Symfony 8 AWS Secrets Bundle

#php #symfony #aws #webdev

My previous bundle that supported Symfony 5 and 6 was downloaded over 210.000 times, so it looks like it was useful. :D I've decided to publish an updated one that follows new Symfony bundle architecture as a separate library. More in the second part of this article.

Anyway...

GitHub: https://github.com/constup-foss/symfony8-aws-secrets-bundle

What it does

This bundle allows you to use secrets stored in AWS Secrets Manager as parameter values in your Symfony 8 service container. If you are using AWS Secrets Manager to store encrypted secrets with access control that limits who (or what application) can see and use them through IAM roles, this bundle is for you.

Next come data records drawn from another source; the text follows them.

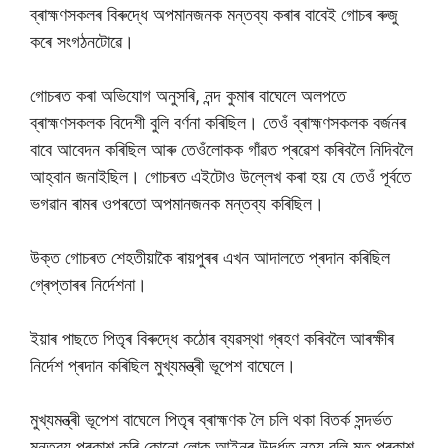
ব্ৰাহ্মণসকলৰ বিৰুদ্ধে অপমানজনক মন্তব্য কৰাৰ বাবেই গোচৰ ৰুজু
কৰে সংগঠনটোৱে।
গোচৰত কৰা অভিযোগ অনুসৰি, নন্দ কুমাৰ বাঘেলে অলপতে
ব্ৰাহ্মণসকলক বিদেশী বুলি বৰ্ণনা কৰিছিল। তেওঁ ব্ৰাহ্মণসকলক বৰ্জনৰ
বাবে আবেদন কৰিছিল আৰু তেওঁলোকক গাঁৱত প্ৰৱেশ কৰিবলৈ নিদিবলৈ
আহ্বান জনাইছিল। গোচৰত এইটোও উল্লেখ কৰা হয় যে তেওঁ পূৰ্বতে
ভগৱান ৰামৰ ওপৰতো অপমানজনক মন্তব্য কৰিছিল।
উক্ত গোচৰত শেহতীয়াকৈ ৰায়পুৰৰ এখন আদালতে প্ৰদান কৰিছিল
গ্ৰেপ্তাৰৰ নিৰ্দেশনা।
ইয়াৰ পাছতে পিতৃৰ বিৰুদ্ধে কঠোৰ ব্যৱস্থা গ্ৰহণ কৰিবলৈ আৰক্ষীৰ
নিৰ্দেশ প্ৰদান কৰিছিল মুখ্যমন্ত্ৰী ভূপেশ বাঘেলে।
মুখ্যমন্ত্ৰী ভূপেশ বাঘেলে পিতৃৰ ব্ৰাহ্মণক লৈ চলি থকা বিতৰ্ক সন্দৰ্ভত
মন্তব্য প্ৰকাশ কৰি কোনো লোক আইনৰ উৰ্দ্ধত নহয় বুলি মত প্ৰকাশ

It supports several methods of authentication:

by loading a profile from your ~/.aws directory
by using long-term credentials (AccessKeyId and SecretAccessKey) from your AWS IAM user
by using temporary AWS STS tokens

Using it is very simple and does not require any additional programming from your part. Just set a value of a desired environment variable to the name of your AWS secret, use the provided env var processor to process that environment variable in your service container and you are ready to use the value. That's it.

The bundle supports using an endpoint to connect to AWS. Useful if your AWS connection is behind your corporate infrastructure or if you want to perform integration tests on something like LocalStack. It also supports fetching individual JSON keys from your AWS secret. Just name the key after the name of the secret when assigning a value to your environment variable.

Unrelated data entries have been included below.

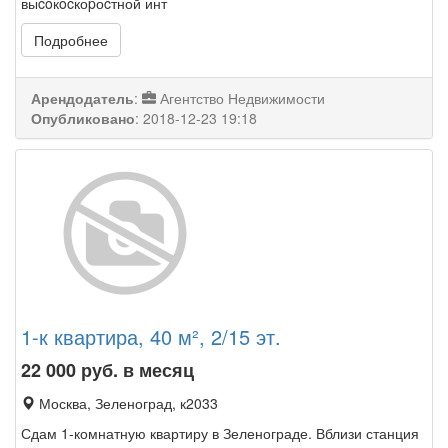
выcoкocкоpоcтной инт
Подробнее
Арендодатель
:
Агентство Недвижимости
Опубликовано
:
2018-12-23 19:18
1-к квартира, 40 м², 2/15 эт.
22 000
руб. в месяц
Москва, Зеленоград, к2033
Сдам 1-комнатную квартиру в Зеленограде. Вблизи станция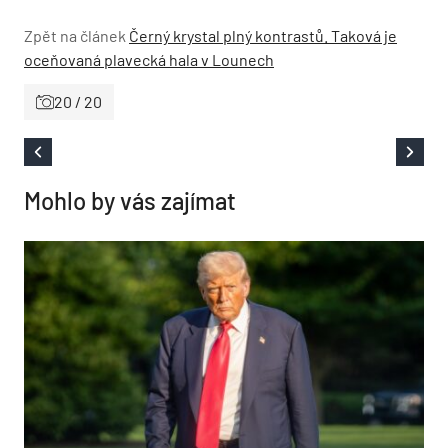
Zpět na článek
Černý krystal plný kontrastů. Taková je
oceňovaná plavecká hala v Lounech
20 / 20
Mohlo by vás zajímat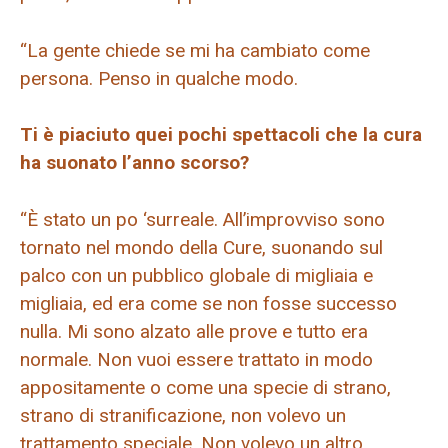
“La gente chiede se mi ha cambiato come
persona. Penso in qualche modo.
Ti è piaciuto quei pochi spettacoli che la cura
ha suonato l’anno scorso?
“È stato un po ‘surreale. All’improvviso sono
tornato nel mondo della Cure, suonando sul
palco con un pubblico globale di migliaia e
migliaia, ed era come se non fosse successo
nulla. Mi sono alzato alle prove e tutto era
normale. Non vuoi essere trattato in modo
appositamente o come una specie di strano,
strano di stranificazione, non volevo un
trattamento speciale. Non volevo un altro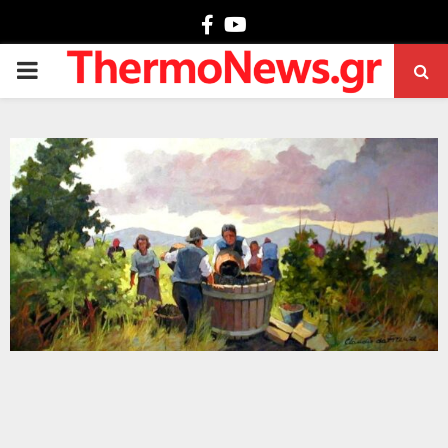
Facebook
Youtube
PRIMARY
MENU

Complete documentation is available in the repository including:

A practical step-by-step example how to use the bundle to load database connection credentials in DoctrineORM;
How to use the bundle in different environments (bare metal, docker, AWS CodeBuild pipeline)

A little bit of history and why feedback matters

My original AWS Secrets Bundle (https://github.com/constup-foss/aws-secrets-bundle) was published in August 2021 for Symfony 5. It was just something that I needed for my job at the time and decided to publish it. Apart from just a couple of pull requests, mainly to support Symfony 6 and later 7, there wasn't much feedback. Barely any GitHub stars (11 in total, mostly from my friends), barely any issues. I honestly thought that no one uses it, and since I've mostly moved my work to Node and TypeScript, I just forgot about it.

Fast forward 4 and a half years. I've logged in to Packagist to add a new composer library. No one really logs in to Packagist unless they need to publish something. When you do, the statistics are on a page that you don't need to visit. But, I was in a "cleanup mode"... cleaning up old and obsolete repositories, separating my GitHub account to my personal one and one for FOSS,... so I needed to see if I need to deprecate or delete some libraries.

And the number of was simply there: 212.549 downloads.

I have abandoned the project a long time ago simply because there was no indication that anyone was using it.

So, if you are using a library, consider sending a star. It's not about vanity, it's not even about showing gratitude. It's about letting library maintainers know that their work is used so that they don't abandon it thinking that no one does... just like I did.